My instincts are with Obama that the chronic spending needs to stop, especially spending that has been based on credit, fostering a “living beyond ones means” philosophy. But that also means the artificial “growth” slows down. How do you keep the economy growing with that approach?
I think that investment in small business creation is one of the most critical pieces of the growth equation. But that requires less taxes and more incentives (for investment in job creating new businesses) on the savings of the upper middle class.
Another somewhat controversial point of view on wealth redistribution is that the rich and the upper middle class could be offered tax incentives to hire household workers (maids, cooks, gardeners, nannies) to generate another layer of jobs for the underclass and the working poor.
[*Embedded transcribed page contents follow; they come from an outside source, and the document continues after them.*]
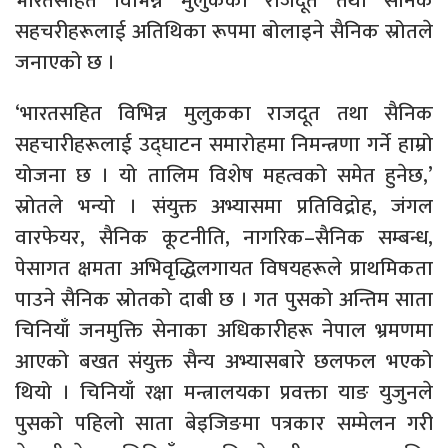
भारतसहित विभिन्न मुलुकका राजदूत तथा सैनिक
सहचरीहरूलाई अतिथिका रूपमा बोलाइने सैनिक स्रोतले
जनाएको छ ।
‘भारतसहित विभिन्न मुलुकका राजदूत तथा सैनिक
सहचारीहरूलाई उद्घाटन समारोहमा निमन्त्रणा गर्ने हाम्रो
योजना छ । यो तालिम विशेष महत्वको समेत हुनेछ,’
स्रोतले भन्यो । संयुक्त अभ्यासमा प्रतिविद्रोह, जंगल
वारफेयर, सैनिक कूटनीति, नागरिक–सैनिक सम्बन्ध,
पेसागत क्षमता अभिवृद्धिलगायत विषयहरूले प्राथमिकता
पाउने सैनिक स्रोतको दाबी छ । गत पुसको अन्तिम साता
चिनियाँ जनमुक्ति सेनाका अधिकारीहरू नेपाल भ्रमणमा
आएको बखत संयुक्त सैन्य अभ्यासबारे छलफल भएको
थियो । चिनियाँ रक्षा मन्त्रालयका प्रवक्ता याङ युजुनले
पुसको पहिलो साता बेइजिङमा पत्रकार सम्मेलन गरी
The wealth redistribution that Obama wants to achieve needs to happen through investment by the people who earn the money, and not by taxing the money from them, bringing it into the government, and then the government acting as the slow and inefficient central router that determines where the money goes. Well, as we have seen often in the past, it goes into earmarks and AIG bonuses.
Wikipedia has an economic class model that may be useful in discussing this. It says, the ‘rich’ represents only 1% of the population, the Upper Middle Class 15%, the Lower Middle Class 30%, the Working Class 30%, the Working Poor 13% and the Underclass 12%.
What I am suggesting above is that small businesses that receive investment from the top 16% of the population through proper tax incentives, can generate jobs for the lower 60-75%. As for the lowest 25%, plugging them into the household jobs category may be a very good idea. Their children then can get educated and start climbing up the ladder, and out of poverty.